[[ DATA PROVIDED, beginning ]]

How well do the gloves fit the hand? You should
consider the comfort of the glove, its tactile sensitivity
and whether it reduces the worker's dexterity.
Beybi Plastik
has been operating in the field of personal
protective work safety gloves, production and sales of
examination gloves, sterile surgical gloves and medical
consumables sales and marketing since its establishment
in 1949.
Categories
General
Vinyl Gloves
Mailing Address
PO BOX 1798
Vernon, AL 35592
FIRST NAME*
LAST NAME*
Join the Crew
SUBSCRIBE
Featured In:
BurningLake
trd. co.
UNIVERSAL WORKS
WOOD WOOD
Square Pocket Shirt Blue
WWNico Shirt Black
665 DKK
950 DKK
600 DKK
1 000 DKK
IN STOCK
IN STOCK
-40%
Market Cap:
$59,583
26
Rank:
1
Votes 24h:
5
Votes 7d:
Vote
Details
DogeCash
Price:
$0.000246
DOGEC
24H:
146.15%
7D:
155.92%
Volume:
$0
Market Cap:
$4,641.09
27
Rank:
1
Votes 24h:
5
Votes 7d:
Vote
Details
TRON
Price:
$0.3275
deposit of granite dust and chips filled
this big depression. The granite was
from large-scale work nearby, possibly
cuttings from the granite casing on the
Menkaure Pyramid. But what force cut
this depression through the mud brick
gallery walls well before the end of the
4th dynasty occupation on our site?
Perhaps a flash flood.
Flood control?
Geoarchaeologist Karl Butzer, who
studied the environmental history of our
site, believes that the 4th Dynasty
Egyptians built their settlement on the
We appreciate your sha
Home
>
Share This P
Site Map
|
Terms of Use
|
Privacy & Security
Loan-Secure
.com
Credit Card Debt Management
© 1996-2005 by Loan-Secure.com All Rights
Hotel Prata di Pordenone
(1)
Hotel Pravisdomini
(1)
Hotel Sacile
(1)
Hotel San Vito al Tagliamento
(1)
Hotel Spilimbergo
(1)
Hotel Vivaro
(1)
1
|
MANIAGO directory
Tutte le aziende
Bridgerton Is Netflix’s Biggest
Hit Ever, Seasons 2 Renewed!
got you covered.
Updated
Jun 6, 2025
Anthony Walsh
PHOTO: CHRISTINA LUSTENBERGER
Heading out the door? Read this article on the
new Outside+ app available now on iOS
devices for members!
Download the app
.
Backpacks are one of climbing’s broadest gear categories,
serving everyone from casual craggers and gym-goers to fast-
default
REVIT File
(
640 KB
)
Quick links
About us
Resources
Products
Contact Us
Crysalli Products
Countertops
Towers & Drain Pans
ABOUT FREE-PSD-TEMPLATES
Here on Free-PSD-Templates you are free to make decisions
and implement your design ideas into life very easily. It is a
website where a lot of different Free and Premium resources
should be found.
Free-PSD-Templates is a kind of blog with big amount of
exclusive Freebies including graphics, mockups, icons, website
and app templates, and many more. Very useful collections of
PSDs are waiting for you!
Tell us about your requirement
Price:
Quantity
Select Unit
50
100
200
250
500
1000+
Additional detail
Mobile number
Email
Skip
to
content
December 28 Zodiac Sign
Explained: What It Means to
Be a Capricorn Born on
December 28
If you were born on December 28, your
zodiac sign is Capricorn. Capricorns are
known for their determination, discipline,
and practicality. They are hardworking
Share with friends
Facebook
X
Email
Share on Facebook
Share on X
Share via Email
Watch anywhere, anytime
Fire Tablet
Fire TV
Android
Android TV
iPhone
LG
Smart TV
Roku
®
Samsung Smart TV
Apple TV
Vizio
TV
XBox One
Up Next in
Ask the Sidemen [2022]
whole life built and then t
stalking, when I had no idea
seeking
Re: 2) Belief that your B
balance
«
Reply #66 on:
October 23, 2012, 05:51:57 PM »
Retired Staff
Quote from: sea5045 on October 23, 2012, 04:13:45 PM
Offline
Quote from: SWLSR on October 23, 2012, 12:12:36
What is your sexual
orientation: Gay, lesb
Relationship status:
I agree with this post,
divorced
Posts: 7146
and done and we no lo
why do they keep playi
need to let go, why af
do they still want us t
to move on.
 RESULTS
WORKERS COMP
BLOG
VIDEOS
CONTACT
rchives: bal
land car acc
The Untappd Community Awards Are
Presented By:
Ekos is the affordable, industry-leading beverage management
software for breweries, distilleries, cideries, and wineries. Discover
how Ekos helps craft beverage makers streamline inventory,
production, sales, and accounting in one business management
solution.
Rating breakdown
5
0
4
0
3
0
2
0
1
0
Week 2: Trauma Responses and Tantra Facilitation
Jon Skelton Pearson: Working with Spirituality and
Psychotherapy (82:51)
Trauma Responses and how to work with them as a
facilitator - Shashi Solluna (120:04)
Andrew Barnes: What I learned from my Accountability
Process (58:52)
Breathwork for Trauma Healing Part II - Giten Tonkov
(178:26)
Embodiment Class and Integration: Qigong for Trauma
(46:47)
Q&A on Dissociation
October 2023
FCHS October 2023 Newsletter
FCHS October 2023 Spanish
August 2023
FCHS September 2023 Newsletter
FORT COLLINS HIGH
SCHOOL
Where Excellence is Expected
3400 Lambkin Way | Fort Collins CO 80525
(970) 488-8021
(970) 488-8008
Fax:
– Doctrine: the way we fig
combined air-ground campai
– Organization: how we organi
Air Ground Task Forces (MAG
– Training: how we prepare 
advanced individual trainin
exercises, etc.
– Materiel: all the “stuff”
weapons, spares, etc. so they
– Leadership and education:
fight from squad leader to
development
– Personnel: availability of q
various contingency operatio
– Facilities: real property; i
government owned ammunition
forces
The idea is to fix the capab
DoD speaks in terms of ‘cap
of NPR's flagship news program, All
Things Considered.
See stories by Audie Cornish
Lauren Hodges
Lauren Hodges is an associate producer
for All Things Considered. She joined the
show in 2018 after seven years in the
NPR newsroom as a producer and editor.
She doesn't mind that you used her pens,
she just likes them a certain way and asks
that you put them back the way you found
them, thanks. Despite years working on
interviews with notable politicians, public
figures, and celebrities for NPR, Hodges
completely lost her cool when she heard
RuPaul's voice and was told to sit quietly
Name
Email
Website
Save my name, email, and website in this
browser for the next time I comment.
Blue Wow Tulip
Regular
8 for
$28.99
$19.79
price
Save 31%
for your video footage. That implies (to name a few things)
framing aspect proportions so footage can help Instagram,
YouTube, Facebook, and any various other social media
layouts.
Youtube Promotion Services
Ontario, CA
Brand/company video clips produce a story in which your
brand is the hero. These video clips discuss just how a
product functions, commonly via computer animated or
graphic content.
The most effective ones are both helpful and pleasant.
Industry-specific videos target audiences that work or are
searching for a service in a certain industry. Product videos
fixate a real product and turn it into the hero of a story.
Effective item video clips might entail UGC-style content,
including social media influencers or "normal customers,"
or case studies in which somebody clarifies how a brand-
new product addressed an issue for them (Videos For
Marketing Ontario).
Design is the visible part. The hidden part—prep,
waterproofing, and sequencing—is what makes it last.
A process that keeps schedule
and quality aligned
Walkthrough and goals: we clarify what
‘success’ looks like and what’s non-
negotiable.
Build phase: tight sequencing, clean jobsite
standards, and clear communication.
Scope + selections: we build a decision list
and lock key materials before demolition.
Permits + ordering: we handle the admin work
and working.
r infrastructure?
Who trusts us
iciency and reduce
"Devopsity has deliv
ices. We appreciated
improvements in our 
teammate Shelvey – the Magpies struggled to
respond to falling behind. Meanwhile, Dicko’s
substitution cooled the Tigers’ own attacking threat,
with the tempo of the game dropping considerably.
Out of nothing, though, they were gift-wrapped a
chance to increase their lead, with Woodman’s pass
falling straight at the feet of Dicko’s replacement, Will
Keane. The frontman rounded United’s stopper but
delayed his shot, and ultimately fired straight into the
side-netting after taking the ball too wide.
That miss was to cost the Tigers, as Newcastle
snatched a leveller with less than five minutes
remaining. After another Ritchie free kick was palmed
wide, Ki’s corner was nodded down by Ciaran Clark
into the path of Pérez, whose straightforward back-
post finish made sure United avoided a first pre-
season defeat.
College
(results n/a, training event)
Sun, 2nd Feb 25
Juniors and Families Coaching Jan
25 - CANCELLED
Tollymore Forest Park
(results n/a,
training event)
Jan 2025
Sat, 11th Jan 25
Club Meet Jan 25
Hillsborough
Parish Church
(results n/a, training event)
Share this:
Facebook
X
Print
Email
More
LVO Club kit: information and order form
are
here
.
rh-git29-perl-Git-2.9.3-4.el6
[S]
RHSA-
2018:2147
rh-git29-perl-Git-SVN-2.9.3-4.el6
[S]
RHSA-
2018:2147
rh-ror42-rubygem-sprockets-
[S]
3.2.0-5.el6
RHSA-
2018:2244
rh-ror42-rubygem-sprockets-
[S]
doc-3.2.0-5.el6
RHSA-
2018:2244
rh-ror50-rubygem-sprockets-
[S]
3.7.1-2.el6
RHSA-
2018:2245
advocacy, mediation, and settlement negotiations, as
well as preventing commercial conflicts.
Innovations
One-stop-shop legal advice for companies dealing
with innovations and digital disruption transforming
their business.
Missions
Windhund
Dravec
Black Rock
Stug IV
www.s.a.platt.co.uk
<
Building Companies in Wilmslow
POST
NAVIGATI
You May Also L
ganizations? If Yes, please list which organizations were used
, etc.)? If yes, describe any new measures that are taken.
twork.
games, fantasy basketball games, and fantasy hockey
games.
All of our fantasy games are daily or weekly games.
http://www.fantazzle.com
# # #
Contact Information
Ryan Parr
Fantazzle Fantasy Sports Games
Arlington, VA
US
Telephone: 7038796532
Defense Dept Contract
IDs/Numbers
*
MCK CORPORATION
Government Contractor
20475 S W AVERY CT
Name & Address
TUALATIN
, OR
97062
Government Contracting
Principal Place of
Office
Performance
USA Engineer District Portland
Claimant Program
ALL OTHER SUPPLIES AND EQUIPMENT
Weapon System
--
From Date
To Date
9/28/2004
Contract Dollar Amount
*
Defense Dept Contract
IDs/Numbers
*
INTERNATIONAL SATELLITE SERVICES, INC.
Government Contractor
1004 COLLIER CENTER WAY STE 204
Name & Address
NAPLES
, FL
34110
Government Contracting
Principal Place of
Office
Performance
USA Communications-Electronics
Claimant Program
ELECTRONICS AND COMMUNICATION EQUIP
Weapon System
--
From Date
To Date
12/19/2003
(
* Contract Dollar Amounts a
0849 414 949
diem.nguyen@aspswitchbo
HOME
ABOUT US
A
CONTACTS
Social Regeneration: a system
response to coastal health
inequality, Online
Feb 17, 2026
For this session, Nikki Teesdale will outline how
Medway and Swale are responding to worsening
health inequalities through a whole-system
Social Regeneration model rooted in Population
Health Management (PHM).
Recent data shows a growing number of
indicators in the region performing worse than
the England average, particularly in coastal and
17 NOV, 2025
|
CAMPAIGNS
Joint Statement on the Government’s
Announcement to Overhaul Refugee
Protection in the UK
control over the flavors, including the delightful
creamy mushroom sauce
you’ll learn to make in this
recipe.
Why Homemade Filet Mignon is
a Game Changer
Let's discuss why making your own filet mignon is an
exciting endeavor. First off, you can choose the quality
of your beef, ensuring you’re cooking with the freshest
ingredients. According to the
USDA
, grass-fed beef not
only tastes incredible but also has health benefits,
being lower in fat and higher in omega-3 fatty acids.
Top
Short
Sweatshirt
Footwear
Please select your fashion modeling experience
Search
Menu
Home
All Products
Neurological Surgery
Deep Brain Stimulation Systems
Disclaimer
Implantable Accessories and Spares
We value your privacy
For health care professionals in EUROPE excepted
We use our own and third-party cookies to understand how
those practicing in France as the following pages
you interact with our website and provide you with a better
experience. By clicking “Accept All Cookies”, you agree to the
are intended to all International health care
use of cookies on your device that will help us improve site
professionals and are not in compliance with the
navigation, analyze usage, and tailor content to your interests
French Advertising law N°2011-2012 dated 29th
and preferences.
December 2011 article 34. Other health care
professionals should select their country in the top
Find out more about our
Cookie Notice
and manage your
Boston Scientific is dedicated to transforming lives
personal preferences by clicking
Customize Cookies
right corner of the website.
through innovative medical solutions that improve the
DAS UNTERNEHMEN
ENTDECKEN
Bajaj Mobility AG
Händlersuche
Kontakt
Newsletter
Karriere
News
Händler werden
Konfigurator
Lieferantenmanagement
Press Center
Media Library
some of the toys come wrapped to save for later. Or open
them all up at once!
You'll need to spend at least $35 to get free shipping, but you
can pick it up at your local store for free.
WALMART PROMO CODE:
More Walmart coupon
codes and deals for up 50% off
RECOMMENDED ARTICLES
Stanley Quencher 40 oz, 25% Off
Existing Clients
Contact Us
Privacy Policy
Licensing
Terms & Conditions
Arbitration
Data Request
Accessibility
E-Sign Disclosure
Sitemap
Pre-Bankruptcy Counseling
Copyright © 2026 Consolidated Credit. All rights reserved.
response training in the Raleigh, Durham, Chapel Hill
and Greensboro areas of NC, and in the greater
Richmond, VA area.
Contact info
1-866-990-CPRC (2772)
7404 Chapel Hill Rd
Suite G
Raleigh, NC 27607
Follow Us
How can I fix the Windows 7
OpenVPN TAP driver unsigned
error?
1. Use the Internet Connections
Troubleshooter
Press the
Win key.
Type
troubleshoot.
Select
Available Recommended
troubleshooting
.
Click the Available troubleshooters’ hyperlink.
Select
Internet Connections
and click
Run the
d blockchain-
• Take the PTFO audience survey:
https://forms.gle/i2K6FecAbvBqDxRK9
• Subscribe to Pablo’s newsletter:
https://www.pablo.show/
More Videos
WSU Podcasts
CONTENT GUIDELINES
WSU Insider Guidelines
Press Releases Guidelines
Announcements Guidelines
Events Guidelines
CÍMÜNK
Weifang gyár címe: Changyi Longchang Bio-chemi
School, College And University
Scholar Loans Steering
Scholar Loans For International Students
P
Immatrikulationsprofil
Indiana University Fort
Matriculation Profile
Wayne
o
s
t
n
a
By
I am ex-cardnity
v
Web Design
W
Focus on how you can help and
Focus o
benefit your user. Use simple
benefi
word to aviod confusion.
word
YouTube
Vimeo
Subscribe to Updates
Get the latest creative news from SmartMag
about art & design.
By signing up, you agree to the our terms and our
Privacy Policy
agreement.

[[ DATA PROVIDED, end ]]

## TASK DESCRIPTION:
How many lines in these entries hold the string "before"? Answer with the number alone.

## ANSWER BELOW:
2